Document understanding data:
= Beginning of Section =

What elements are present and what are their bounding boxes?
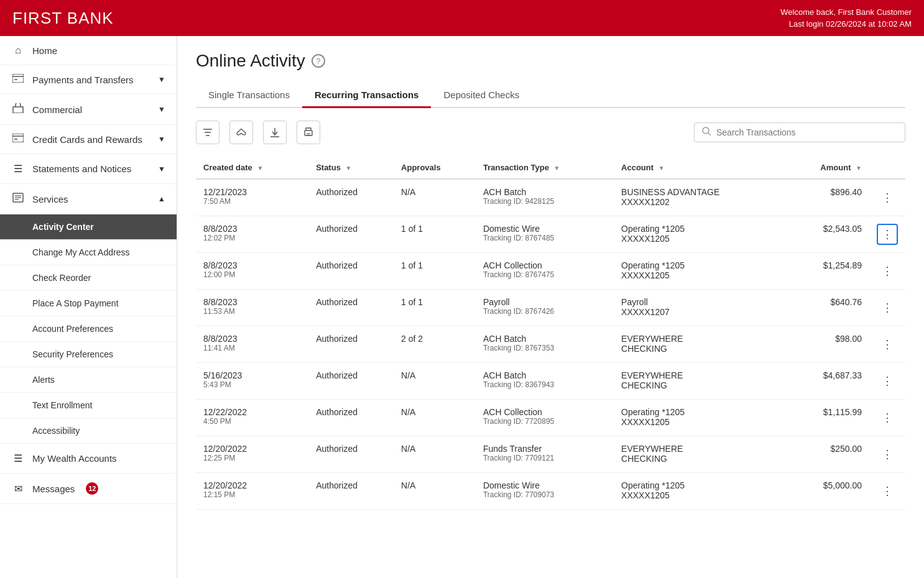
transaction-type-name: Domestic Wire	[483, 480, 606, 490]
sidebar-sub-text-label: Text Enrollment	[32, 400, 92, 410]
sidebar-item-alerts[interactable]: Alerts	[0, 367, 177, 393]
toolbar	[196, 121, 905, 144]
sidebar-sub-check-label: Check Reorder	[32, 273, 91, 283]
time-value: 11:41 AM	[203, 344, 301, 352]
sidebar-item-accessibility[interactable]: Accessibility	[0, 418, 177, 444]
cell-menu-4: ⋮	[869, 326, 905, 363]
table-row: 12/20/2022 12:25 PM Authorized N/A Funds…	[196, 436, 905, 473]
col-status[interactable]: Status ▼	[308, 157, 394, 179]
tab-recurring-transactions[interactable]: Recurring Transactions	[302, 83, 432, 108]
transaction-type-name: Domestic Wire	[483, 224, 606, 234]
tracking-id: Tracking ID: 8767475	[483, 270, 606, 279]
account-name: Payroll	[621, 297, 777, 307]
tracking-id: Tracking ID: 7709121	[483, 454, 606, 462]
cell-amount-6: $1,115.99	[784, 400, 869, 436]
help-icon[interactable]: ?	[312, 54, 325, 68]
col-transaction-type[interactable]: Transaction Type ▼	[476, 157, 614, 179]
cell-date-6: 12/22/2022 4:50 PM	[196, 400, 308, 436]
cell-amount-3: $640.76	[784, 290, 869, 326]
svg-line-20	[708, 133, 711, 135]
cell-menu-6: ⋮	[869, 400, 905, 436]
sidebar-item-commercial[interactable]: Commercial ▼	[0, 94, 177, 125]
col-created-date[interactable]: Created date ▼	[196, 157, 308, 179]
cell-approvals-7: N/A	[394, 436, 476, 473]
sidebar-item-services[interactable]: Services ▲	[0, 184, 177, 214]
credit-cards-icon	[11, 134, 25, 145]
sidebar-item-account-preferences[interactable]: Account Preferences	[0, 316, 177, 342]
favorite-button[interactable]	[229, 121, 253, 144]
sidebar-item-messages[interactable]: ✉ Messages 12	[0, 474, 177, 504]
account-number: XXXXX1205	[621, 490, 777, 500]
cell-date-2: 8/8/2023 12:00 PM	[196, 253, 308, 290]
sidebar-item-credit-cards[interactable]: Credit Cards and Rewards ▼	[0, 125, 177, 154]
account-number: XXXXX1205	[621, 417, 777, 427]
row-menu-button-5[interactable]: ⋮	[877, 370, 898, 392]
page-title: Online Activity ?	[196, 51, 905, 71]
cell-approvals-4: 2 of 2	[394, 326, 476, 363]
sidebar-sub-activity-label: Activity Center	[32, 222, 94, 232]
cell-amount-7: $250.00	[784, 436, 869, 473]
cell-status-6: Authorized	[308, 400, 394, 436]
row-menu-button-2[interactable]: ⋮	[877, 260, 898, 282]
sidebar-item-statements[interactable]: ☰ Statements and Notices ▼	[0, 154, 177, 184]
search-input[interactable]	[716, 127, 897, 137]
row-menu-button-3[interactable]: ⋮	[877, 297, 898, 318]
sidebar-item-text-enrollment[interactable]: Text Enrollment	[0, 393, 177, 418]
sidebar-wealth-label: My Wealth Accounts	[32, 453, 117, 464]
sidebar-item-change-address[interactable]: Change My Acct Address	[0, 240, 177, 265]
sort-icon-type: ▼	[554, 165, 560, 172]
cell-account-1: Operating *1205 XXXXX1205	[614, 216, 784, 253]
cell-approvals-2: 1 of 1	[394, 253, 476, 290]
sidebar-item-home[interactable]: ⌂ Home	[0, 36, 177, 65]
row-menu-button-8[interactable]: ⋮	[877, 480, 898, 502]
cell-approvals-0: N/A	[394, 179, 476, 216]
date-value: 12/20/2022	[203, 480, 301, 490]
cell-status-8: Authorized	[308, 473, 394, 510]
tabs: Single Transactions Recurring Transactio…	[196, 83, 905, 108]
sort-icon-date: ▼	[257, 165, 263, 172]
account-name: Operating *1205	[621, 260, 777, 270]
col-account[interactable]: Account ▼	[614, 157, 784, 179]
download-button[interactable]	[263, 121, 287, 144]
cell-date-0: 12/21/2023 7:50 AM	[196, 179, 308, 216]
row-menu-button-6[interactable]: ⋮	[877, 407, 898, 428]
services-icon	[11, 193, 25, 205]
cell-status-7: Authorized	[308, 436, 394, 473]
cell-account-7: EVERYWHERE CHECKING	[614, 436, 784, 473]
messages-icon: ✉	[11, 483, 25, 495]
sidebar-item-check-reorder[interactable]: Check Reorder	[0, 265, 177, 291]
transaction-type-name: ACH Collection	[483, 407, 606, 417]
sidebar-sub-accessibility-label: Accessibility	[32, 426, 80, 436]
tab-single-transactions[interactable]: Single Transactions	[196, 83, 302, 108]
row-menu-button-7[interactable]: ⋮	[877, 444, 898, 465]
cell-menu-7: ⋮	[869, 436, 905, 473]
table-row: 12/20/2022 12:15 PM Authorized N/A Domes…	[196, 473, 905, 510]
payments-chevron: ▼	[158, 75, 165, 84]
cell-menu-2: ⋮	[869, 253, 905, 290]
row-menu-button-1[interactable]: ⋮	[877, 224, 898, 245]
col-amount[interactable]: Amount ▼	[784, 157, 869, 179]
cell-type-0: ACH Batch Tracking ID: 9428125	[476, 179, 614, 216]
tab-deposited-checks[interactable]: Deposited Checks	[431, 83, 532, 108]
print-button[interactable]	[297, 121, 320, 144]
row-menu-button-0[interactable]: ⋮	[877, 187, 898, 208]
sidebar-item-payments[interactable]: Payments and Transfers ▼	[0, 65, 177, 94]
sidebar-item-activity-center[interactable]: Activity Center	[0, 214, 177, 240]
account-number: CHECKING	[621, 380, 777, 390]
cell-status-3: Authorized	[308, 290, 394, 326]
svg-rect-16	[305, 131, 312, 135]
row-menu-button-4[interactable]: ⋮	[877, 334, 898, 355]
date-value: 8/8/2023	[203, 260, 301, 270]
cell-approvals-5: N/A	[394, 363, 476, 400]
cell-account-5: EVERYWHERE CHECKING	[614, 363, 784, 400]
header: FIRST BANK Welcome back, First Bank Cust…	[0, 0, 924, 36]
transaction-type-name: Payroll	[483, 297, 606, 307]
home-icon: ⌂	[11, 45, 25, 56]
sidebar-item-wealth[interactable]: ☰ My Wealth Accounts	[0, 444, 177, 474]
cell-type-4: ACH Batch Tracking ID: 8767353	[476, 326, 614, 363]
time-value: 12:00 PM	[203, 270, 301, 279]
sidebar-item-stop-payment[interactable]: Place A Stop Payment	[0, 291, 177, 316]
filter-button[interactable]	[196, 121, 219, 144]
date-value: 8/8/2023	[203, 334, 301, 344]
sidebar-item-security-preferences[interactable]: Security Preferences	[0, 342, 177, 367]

= End of Section =

## Problem
The answer is every line of the data, exactly as written, with the pictures dropped.

## Answer for the task
What elements are present and what are their bounding boxes?
transaction-type-name: Domestic Wire	[483, 480, 606, 490]
sidebar-sub-text-label: Text Enrollment	[32, 400, 92, 410]
sidebar-item-alerts[interactable]: Alerts	[0, 367, 177, 393]
toolbar	[196, 121, 905, 144]
sidebar-sub-check-label: Check Reorder	[32, 273, 91, 283]
time-value: 11:41 AM	[203, 344, 301, 352]
sidebar-item-accessibility[interactable]: Accessibility	[0, 418, 177, 444]
cell-menu-4: ⋮	[869, 326, 905, 363]
table-row: 12/20/2022 12:25 PM Authorized N/A Funds…	[196, 436, 905, 473]
col-status[interactable]: Status ▼	[308, 157, 394, 179]
tab-recurring-transactions[interactable]: Recurring Transactions	[302, 83, 432, 108]
transaction-type-name: Domestic Wire	[483, 224, 606, 234]
tracking-id: Tracking ID: 8767475	[483, 270, 606, 279]
account-name: Payroll	[621, 297, 777, 307]
tracking-id: Tracking ID: 7709121	[483, 454, 606, 462]
cell-amount-6: $1,115.99	[784, 400, 869, 436]
help-icon[interactable]: ?	[312, 54, 325, 68]
col-transaction-type[interactable]: Transaction Type ▼	[476, 157, 614, 179]
cell-date-6: 12/22/2022 4:50 PM	[196, 400, 308, 436]
cell-amount-3: $640.76	[784, 290, 869, 326]
svg-line-20	[708, 133, 711, 135]
cell-menu-6: ⋮	[869, 400, 905, 436]
sidebar-item-commercial[interactable]: Commercial ▼	[0, 94, 177, 125]
col-created-date[interactable]: Created date ▼	[196, 157, 308, 179]
cell-approvals-7: N/A	[394, 436, 476, 473]
sidebar-item-services[interactable]: Services ▲	[0, 184, 177, 214]
credit-cards-icon	[11, 134, 25, 145]
sidebar-item-account-preferences[interactable]: Account Preferences	[0, 316, 177, 342]
favorite-button[interactable]	[229, 121, 253, 144]
sidebar-item-messages[interactable]: ✉ Messages 12	[0, 474, 177, 504]
account-number: XXXXX1205	[621, 490, 777, 500]
cell-date-2: 8/8/2023 12:00 PM	[196, 253, 308, 290]
sidebar-item-credit-cards[interactable]: Credit Cards and Rewards ▼	[0, 125, 177, 154]
account-number: XXXXX1205	[621, 417, 777, 427]
row-menu-button-5[interactable]: ⋮	[877, 370, 898, 392]
page-title: Online Activity ?	[196, 51, 905, 71]
cell-approvals-4: 2 of 2	[394, 326, 476, 363]
sidebar-sub-activity-label: Activity Center	[32, 222, 94, 232]
cell-amount-7: $250.00	[784, 436, 869, 473]
cell-status-6: Authorized	[308, 400, 394, 436]
row-menu-button-2[interactable]: ⋮	[877, 260, 898, 282]
sidebar-item-statements[interactable]: ☰ Statements and Notices ▼	[0, 154, 177, 184]
search-input[interactable]	[716, 127, 897, 137]
row-menu-button-3[interactable]: ⋮	[877, 297, 898, 318]
sidebar-item-text-enrollment[interactable]: Text Enrollment	[0, 393, 177, 418]
sidebar-wealth-label: My Wealth Accounts	[32, 453, 117, 464]
sidebar-item-change-address[interactable]: Change My Acct Address	[0, 240, 177, 265]
sort-icon-type: ▼	[554, 165, 560, 172]
cell-account-1: Operating *1205 XXXXX1205	[614, 216, 784, 253]
cell-approvals-2: 1 of 1	[394, 253, 476, 290]
sidebar-item-home[interactable]: ⌂ Home	[0, 36, 177, 65]
row-menu-button-8[interactable]: ⋮	[877, 480, 898, 502]
cell-approvals-0: N/A	[394, 179, 476, 216]
date-value: 12/20/2022	[203, 480, 301, 490]
cell-status-8: Authorized	[308, 473, 394, 510]
tabs: Single Transactions Recurring Transactio…	[196, 83, 905, 108]
sort-icon-date: ▼	[257, 165, 263, 172]
account-name: Operating *1205	[621, 260, 777, 270]
col-account[interactable]: Account ▼	[614, 157, 784, 179]
download-button[interactable]	[263, 121, 287, 144]
cell-date-0: 12/21/2023 7:50 AM	[196, 179, 308, 216]
row-menu-button-6[interactable]: ⋮	[877, 407, 898, 428]
services-icon	[11, 193, 25, 205]
cell-status-7: Authorized	[308, 436, 394, 473]
cell-account-7: EVERYWHERE CHECKING	[614, 436, 784, 473]
messages-icon: ✉	[11, 483, 25, 495]
sidebar-item-check-reorder[interactable]: Check Reorder	[0, 265, 177, 291]
transaction-type-name: ACH Collection	[483, 407, 606, 417]
sidebar-sub-accessibility-label: Accessibility	[32, 426, 80, 436]
tab-single-transactions[interactable]: Single Transactions	[196, 83, 302, 108]
row-menu-button-7[interactable]: ⋮	[877, 444, 898, 465]
cell-menu-7: ⋮	[869, 436, 905, 473]
table-row: 12/20/2022 12:15 PM Authorized N/A Domes…	[196, 473, 905, 510]
payments-chevron: ▼	[158, 75, 165, 84]
cell-menu-2: ⋮	[869, 253, 905, 290]
row-menu-button-1[interactable]: ⋮	[877, 224, 898, 245]
col-amount[interactable]: Amount ▼	[784, 157, 869, 179]
cell-type-0: ACH Batch Tracking ID: 9428125	[476, 179, 614, 216]
tab-deposited-checks[interactable]: Deposited Checks	[431, 83, 532, 108]
print-button[interactable]	[297, 121, 320, 144]
row-menu-button-0[interactable]: ⋮	[877, 187, 898, 208]
sidebar-item-payments[interactable]: Payments and Transfers ▼	[0, 65, 177, 94]
sidebar-item-activity-center[interactable]: Activity Center	[0, 214, 177, 240]
account-number: CHECKING	[621, 380, 777, 390]
cell-status-3: Authorized	[308, 290, 394, 326]
svg-rect-16	[305, 131, 312, 135]
row-menu-button-4[interactable]: ⋮	[877, 334, 898, 355]
date-value: 8/8/2023	[203, 260, 301, 270]
cell-approvals-5: N/A	[394, 363, 476, 400]
cell-account-5: EVERYWHERE CHECKING	[614, 363, 784, 400]
header: FIRST BANK Welcome back, First Bank Cust…	[0, 0, 924, 36]
transaction-type-name: Payroll	[483, 297, 606, 307]
home-icon: ⌂	[11, 45, 25, 56]
sidebar-item-wealth[interactable]: ☰ My Wealth Accounts	[0, 444, 177, 474]
cell-type-4: ACH Batch Tracking ID: 8767353	[476, 326, 614, 363]
time-value: 12:00 PM	[203, 270, 301, 279]
sidebar-item-stop-payment[interactable]: Place A Stop Payment	[0, 291, 177, 316]
filter-button[interactable]	[196, 121, 219, 144]
date-value: 8/8/2023	[203, 334, 301, 344]
sidebar-item-security-preferences[interactable]: Security Preferences	[0, 342, 177, 367]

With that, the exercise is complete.